As we continued the kitchen set renovation, the next step was to tile the counter. I was back and forth on whether we should paint the cabinet first and then tile, or tile then paint. In the end I decided to tile, then paint. I found these glass mini tile sheets in Ivory Iridescence at Home Depot and I liked the neutral colors. They are also very thin, which will work well on these counters because the line up perfectly with the metal lip around the edge.

I measured the counter to be 15” by 30” at the widest points, so I made sure to buy enough tile to cover everything.

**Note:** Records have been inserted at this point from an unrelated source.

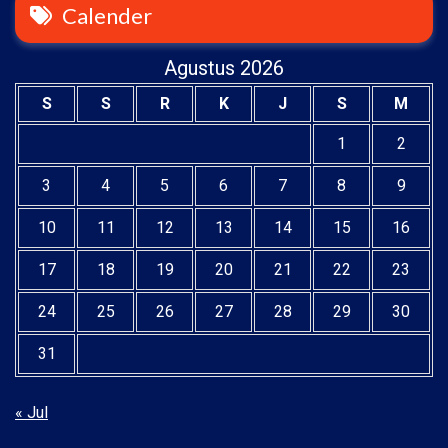
Calender
Agustus 2026
S
S
R
K
J
S
M
1
2
3
4
5
6
7
8
9
10
11
12
13
14
15
16
17
18
19
20
21
22
23
24
25
26
27
28
29
30
31
« Jul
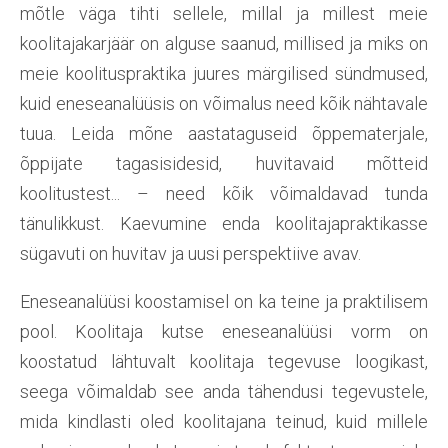
mõtle väga tihti sellele, millal ja millest meie
koolitajakarjäär on alguse saanud, millised ja miks on
meie koolituspraktika juures märgilised sündmused,
kuid eneseanalüüsis on võimalus need kõik nähtavale
tuua. Leida mõne aastataguseid õppematerjale,
õppijate tagasisidesid, huvitavaid mõtteid
koolitustest... – need kõik võimaldavad tunda
tänulikkust. Kaevumine enda koolitajapraktikasse
sügavuti on huvitav ja uusi perspektiive avav.
Eneseanalüüsi koostamisel on ka teine ja praktilisem
pool. Koolitaja kutse eneseanalüüsi vorm on
koostatud lähtuvalt koolitaja tegevuse loogikast,
seega võimaldab see anda tähendusi tegevustele,
mida kindlasti oled koolitajana teinud, kuid millele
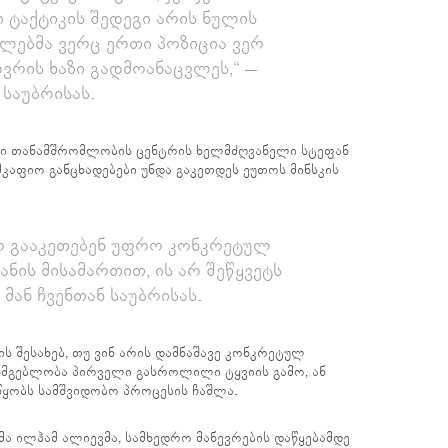
 ტაქტიკის შედეგი არის ნულის
ლებმა ვერც ერთი პოზიცია ვერ
ღვრის ხაზი გადმოანაცვლეს,“ –
 საუბრისას.
ი თანამშრომლობის ცენტრის ხელმძღვანელი სტეფან
კაფიო განცხადებები უნდა გაკეთდეს ეუთოს მინსკის
არ გააკეთებენ უფრო კონკრეტულ
ანის მისამართით, ის არ შეწყვეტს
 მან ჩვენთან საუბრისას.
ს შესახებ, თუ ვინ არის დამნაშავე კონკრეტულ
ისმგებლობა პირველი გასროლილი ტყვიის გამო, ან
წყობს სამშვიდობო პროცესის ჩაშლა.
ტმა ილჰამ ალიევმა, სამხედრო მანევრების დაწყებამდე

I laid out the tile sheets and pre-cut what I could with scissors.

Once I everything was laid out, I carefully pulled everything off and put a thin coat of thinset down. I made notches with the trowel and laid down the tiles. Big sheets first, then the smaller sheets.

For the partial tiles at the edges and around the sink, I used a glass tile nipper from Home Depot. It cost about $12 and was awful. It was so bad I want to take it back to Home Depot and complain to a manager. I was SO frustrated. No matter how many times I tried, it couldn’t make a decent cut. Every tile would shatter and crack and the lines were wobbly and all over the place. Glass splinters everywhere. The tiles were way too small for our wet tile saw, so eventually I just had to let it go, tell myself that it’s just a toy kitchen set and use the wonky chipped pieces. But if I was tiling my kitchen backsplash I would definitely look into other options because this particular tile nipper was a nightmare.

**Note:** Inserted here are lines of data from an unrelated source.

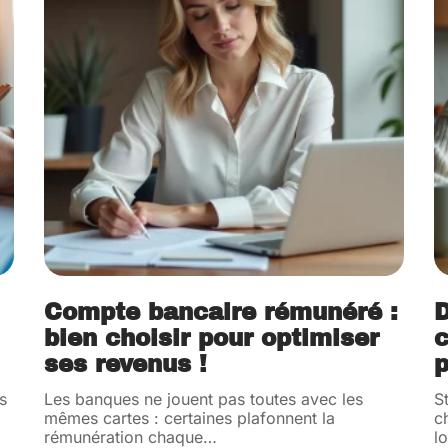
Compte bancaire rémunéré :
D
bien choisir pour optimiser
c
ses revenus !
p
s
Les banques ne jouent pas toutes avec les
S
mêmes cartes : certaines plafonnent la
c
rémunération chaque
…
lo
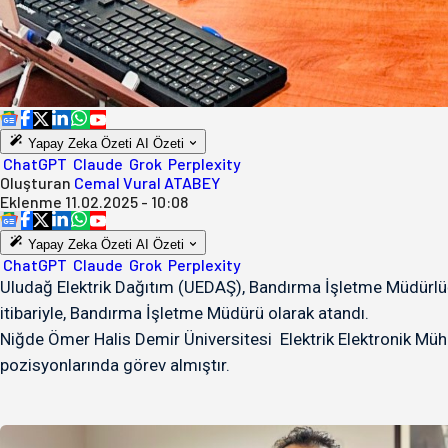
Yapay Zeka Özeti
AI Özeti
ChatGPT
Claude
Grok
Perplexity
Oluşturan
Cemal Vural ATABEY
Eklenme
11.02.2025 - 10:08
Yapay Zeka Özeti
AI Özeti
ChatGPT
Claude
Grok
Perplexity
Uludağ Elektrik Dağıtım (UEDAŞ), Bandırma İşletme Müdürlüğü
itibariyle, Bandırma İşletme Müdürü olarak atandı.
Niğde Ömer Halis Demir Üniversitesi Elektrik Elektronik Mühe
pozisyonlarında görev almıştır.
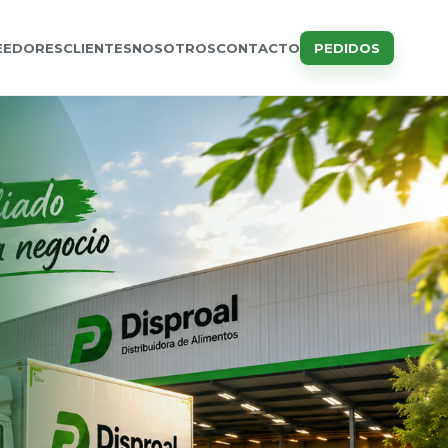
EEDORES
CLIENTES
NOSOTROS
CONTACTO
PEDIDOS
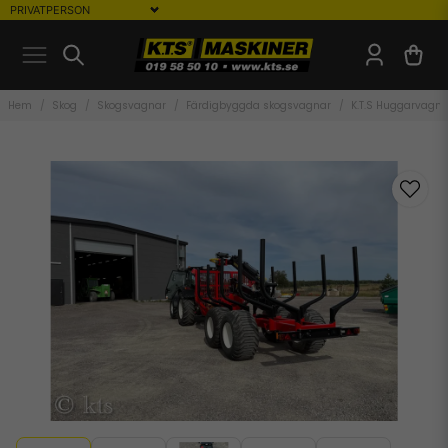
Hem
Skog
Skogsvagnar
Färdigbyggda skogsvagnar
K.T.S Huggarvagn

Once everything was glued down with thinset, I felt much better. The wonky cut tiles blended in already and I knew with grout it would look even better.

The thinset had to dry overnight. The following day I was able to grout. Unfortunately it was also raining, so I had to do my grouting inside in the basement. Excuse the anemic basement pictures, it was the best I could do.

I actually bought a pre-mixed tub of 2-in-1 thinset and grout for glass tile. Normally it’s much more cost effective to buy the powdered stuff and mix it yourself, but this was such a tiny area and the leftover mixes we had were for ceramic tile. I put it on with a grout float and then wiped it off the excess carefully with a grout sponge and a bucket of water. I wiped it over and over until the tiles were gleaming, surrounded by fresh white grout. I left it to dry overnight.

The next day I returned to the basement to paint the cabinet and made an unpleasant discovery. The grout did not dry well - the lines between the tiles were pockmarked and uneven all over the entire counter. You can kind of see it in the photo (again excuse the awful basement lighting):

I’m not sure if it was because we used a 2-in1 product or if this is normal for glass tile grout because I’m new to both. But it was definitely disappointing. I had to regrout the entire thing all over again. The only good news was that the second round did the trick and the following day the grout looked great after fully drying. I am really pleased with how the counter turned out - even if it did take two coats of grout!

I plan on sealing the grout as well since little kids are messy, but I have to wait for the grout to fully cure first. In the meantime, it was time to finally starting painting and caulking.